Пациенты с переломами проксимального отдела пятой плюсневой кости обычно обращаются к семейным врачам. Двумя основными типами переломов являются отрывные переломы бугристости и переломы диафиза плюсневой кости в пределах 1,5 см от бугорка (Таблица 1). В остром состоянии последний тип обычно называют переломом Джонса. Также возникают стрессовые переломы.

Посмотреть / распечатать таблицу

ТАБЛИЦА 1
Система классификации переломов проксимального отдела пятой плюсневой кости

A.Отрывной перелом бугорка

B. Переломы проксимального отдела плюсневой кости в пределах 1,5 см от бугорка

Острый перелом Джонса

Тип I: ранний

Тип II: отсроченное сращение

Тип III: несращение

Стресс-переломы

Тип I:

Тип II: отсроченное сращение

Тип III: несращение

ТАБЛИЦА 1
Система классификации переломов проксимального отдела пятой плюсневой кости

А.Отрывной перелом бугорка

B. Переломы проксимального отдела плюсневой кости в пределах 1,5 см от бугорка

Острый перелом Джонса

Тип I: ранний

Тип II: отсроченное сращение

Тип III: несращение

Стресс-переломы

Тип I:

Тип II: отсроченное сращение

Тип III: несращение

Анатомия и начальная оценка

Пятый плюсневой кость состоит из основания и бугорка , стержень (диафиз), шея и голова (рис. ure 1).Бугристость (шиловидный отросток) - это костный выступ, который выступает латерально и подошвенно от основания пятой плюсневой кости. Дистальный метафиз сужается к трубчатому диафизу (стержню) пятой плюсневой кости. В этой области возникают острые и стрессовые переломы диафиза плюсневой кости в пределах 1,5 см от бугорка. Связанные с этим структуры мягких тканей включают латеральную полосу подошвенной фасции, сухожилие короткой малоберцовой мышцы и сухожилие третичной малоберцовой мышцы. Сухожилие короткой малоберцовой мышцы прикрепляется веером через проксимальную пятую плюсневую кость.Напротив, статическая латеральная полоса подошвенной фасции имеет сфокусированное прикрепление к проксимальному концу пятой плюсневой кости. Обе структуры участвовали в переломах отрывного типа.2–5

Посмотреть / распечатать Рисунок

РИСУНОК 1.

Анатомия и регионарные структуры проксимального отдела пятой плюсневой кости.


РИСУНОК 1.

Анатомия и региональные структуры проксимального отдела пятой плюсневой кости.
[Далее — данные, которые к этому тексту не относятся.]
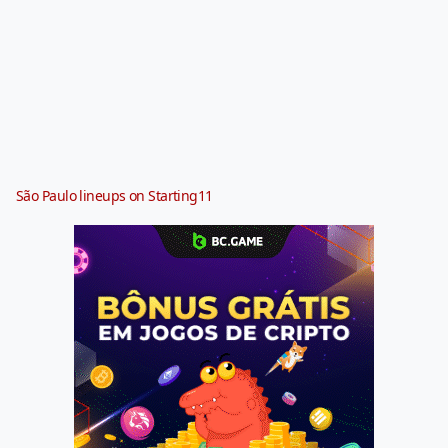
São Paulo lineups on Starting11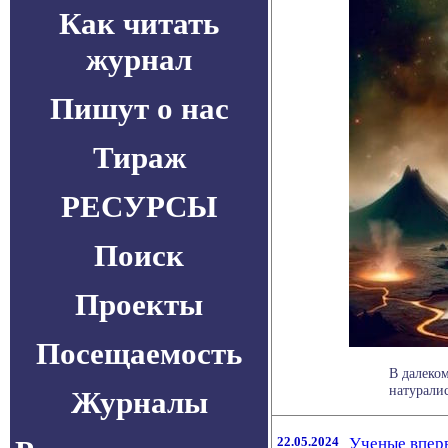
Как читать
журнал
Пишут о нас
Тираж
РЕСУРСЫ
Поиск
Проекты
Посещаемость
В далеко
натуралис
Журналы
22.05.2024
Ученые впер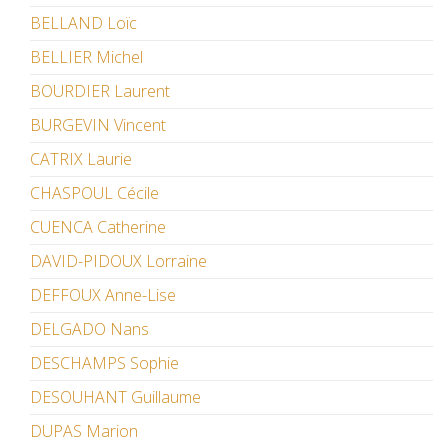
BELLAND Loïc
BELLIER Michel
BOURDIER Laurent
BURGEVIN Vincent
CATRIX Laurie
CHASPOUL Cécile
CUENCA Catherine
DAVID-PIDOUX Lorraine
DEFFOUX Anne-Lise
DELGADO Nans
DESCHAMPS Sophie
DESOUHANT Guillaume
DUPAS Marion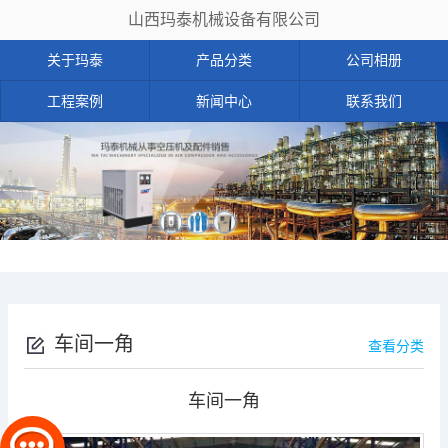
山西玛泰机械设备有限公司
关于玛泰
产品分类
公司相册
工程案例
新闻中心
联系我们
车间一角
查看分类
车间一角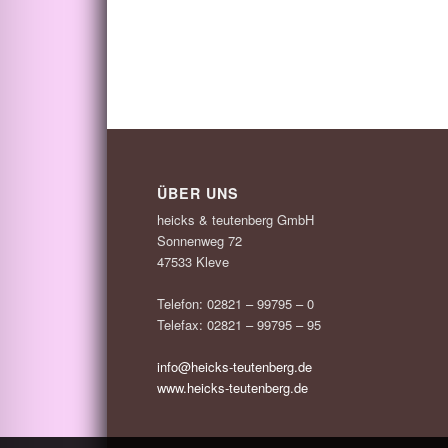
ÜBER UNS
heicks & teutenberg GmbH
Sonnenweg 72
47533 Kleve
Telefon: 02821 – 99795 – 0
Telefax: 02821 – 99795 – 95
info@heicks-teutenberg.de
www.heicks-teutenberg.de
Диагностика переломов проксимального пятой плюсневой опирается на основные принципы оценки опорно-двигательного аппарата травмы.В анамнезе следует сосредоточить внимание на механизме травмы. Кроме того, следует отметить любую предыдущую травму в этой области или продромальные симптомы. Физическое обследование должно выявить точку максимальной болезненности с тщательной оценкой сосудисто-нервной системы и мягких тканей. Рентгенограммы должны включать три вида стопы: переднезадний, боковой и косой.
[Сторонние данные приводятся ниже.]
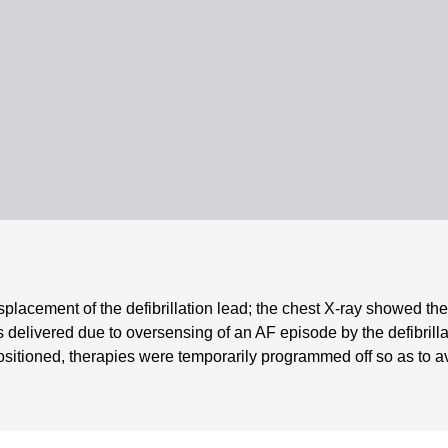
splacement of the defibrillation lead; the chest X-ray showed the 
 delivered due to oversensing of an AF episode by the defibrilla
positioned, therapies were temporarily programmed off so as to a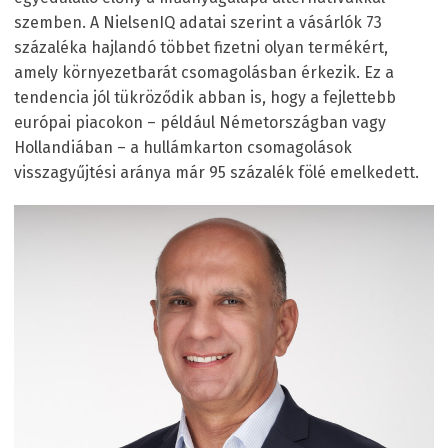
szemben. A NielsenIQ adatai szerint a vásárlók 73
százaléka hajlandó többet fizetni olyan termékért,
amely környezetbarát csomagolásban érkezik. Ez a
tendencia jól tükröződik abban is, hogy a fejlettebb
európai piacokon – például Németországban vagy
Hollandiában – a hullámkarton csomagolások
visszagyűjtési aránya már 95 százalék fölé emelkedett.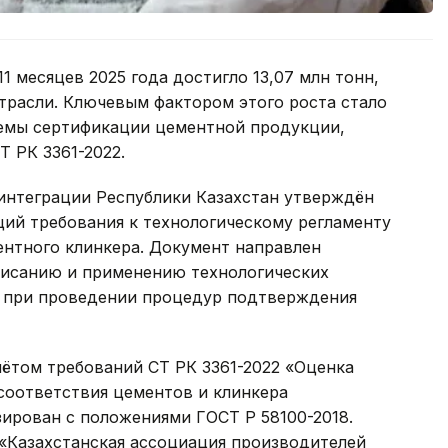
1 месяцев 2025 года достигло 13,07 млн тонн,
трасли. Ключевым фактором этого роста стало
емы сертификации цементной продукции,
Т РК 3361-2022.
 интеграции Республики Казахстан утверждён
ий требования к технологическому регламенту
нтного клинкера. Документ направлен
писанию и применению технологических
е при проведении процедур подтверждения
ётом требований СТ РК 3361-2022 «Оценка
соответствия цементов и клинкера
ирован с положениями ГОСТ Р 58100-2018.
«Казахстанская ассоциация производителей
Отрывные переломы бугристости

Отрывные переломы бугристости являются наиболее частыми переломами проксимального отдела пятой плюсневой кости.Если эти трещины не смещены или не раздроблены, они равномерно хорошо заживают при консервативном лечении. Крайне важно, чтобы врач дифференцировал этот перелом от переломов диафиза плюсневой кости в пределах 1,5 см от бугорка.

ИСТОРИЯ И ФИЗИЧЕСКОЕ ОБСЛЕДОВАНИЕ

Пациент с отрывным переломом испытывает внезапное начало боли в основании пятой плюсневой кости. Эти переломы возникают после принудительного переворота стопы и голеностопного сустава при подошвенном сгибании. При физикальном осмотре выявляется болезненность у основания пятой плюсневой кости, часто с экхимозом и припухлостью на этом участке.Полная оценка дистального отдела малоберцовой кости и латеральных связочных структур должна быть включена в оценку.

РАДИОГРАФИИ

Рентгенограммы показывают просвет, расположенный проксимальнее метафизарно-диафизарного соединения (рис. 2). Эти переломы обычно перпендикулярны длинной оси пятой плюсневой кости. Хотя отрывной перелом часто бывает внесуставным, вовлечение плюснево-кубовидного сустава не редкость.

Просмотр / печать Рисунок

РИСУНОК 2.

Отрывной перелом бугристости. Обратите внимание, что просвет перпендикулярен длинной оси пятой плюсневой кости. Внутрисуставное поражение в этом примере отсутствует.


РИСУНОК 2.

Отрывной перелом бугристости. Обратите внимание, что просвет перпендикулярен длинной оси пятой плюсневой кости. Внутрисуставное поражение в этом примере отсутствует.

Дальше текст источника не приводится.